▸ **To do**: What is needed is an exact copy of the lines in the listing below, from the one with "CO Z WROCŁAWIEM!" up to and including the one with "i z www.wroclaw.pl znajdziesz w Google News!", with no other lines.

▸ **Records for the task**:
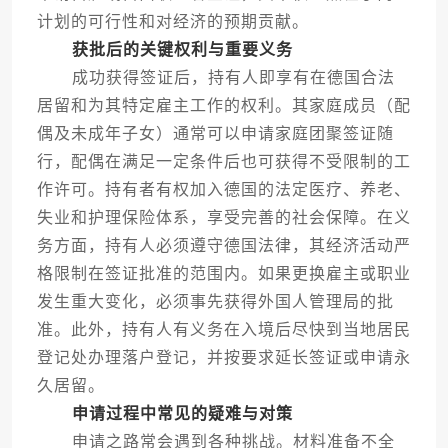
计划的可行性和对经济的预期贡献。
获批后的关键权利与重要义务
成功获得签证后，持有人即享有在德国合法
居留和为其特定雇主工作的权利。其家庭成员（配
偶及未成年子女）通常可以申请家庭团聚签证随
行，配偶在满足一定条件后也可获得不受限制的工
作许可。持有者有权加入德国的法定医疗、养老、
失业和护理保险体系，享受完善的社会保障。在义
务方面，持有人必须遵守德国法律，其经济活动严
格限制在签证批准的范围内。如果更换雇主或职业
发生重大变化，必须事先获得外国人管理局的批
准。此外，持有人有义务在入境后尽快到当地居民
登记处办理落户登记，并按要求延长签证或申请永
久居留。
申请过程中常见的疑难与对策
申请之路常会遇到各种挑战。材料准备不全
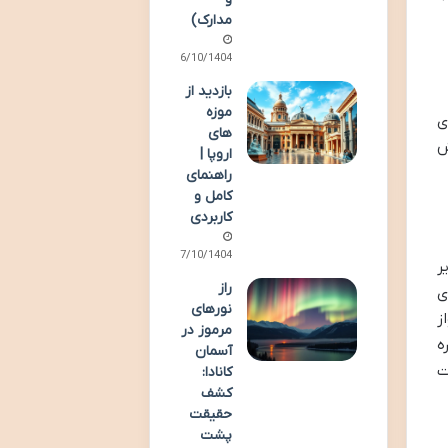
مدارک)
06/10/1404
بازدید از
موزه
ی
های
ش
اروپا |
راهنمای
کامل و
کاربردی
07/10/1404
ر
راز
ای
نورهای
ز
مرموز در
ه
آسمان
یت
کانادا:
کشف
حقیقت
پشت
==
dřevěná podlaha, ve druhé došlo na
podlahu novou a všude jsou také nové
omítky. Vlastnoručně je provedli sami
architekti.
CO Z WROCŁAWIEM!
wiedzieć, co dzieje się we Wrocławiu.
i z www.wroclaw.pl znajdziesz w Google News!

▸ **Result of this exercise**:
CO Z WROCŁAWIEM!
wiedzieć, co dzieje się we Wrocławiu.
i z www.wroclaw.pl znajdziesz w Google News!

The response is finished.